> **Activity**: Please reproduce each of the following entries exactly.
::: Records supplied :::
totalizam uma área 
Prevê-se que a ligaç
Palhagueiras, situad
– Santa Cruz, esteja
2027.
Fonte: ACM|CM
:::
> **Answer below**:
totalizam uma área 
Prevê-se que a ligaç
Palhagueiras, situad
– Santa Cruz, esteja
2027.
Fonte: ACM|CM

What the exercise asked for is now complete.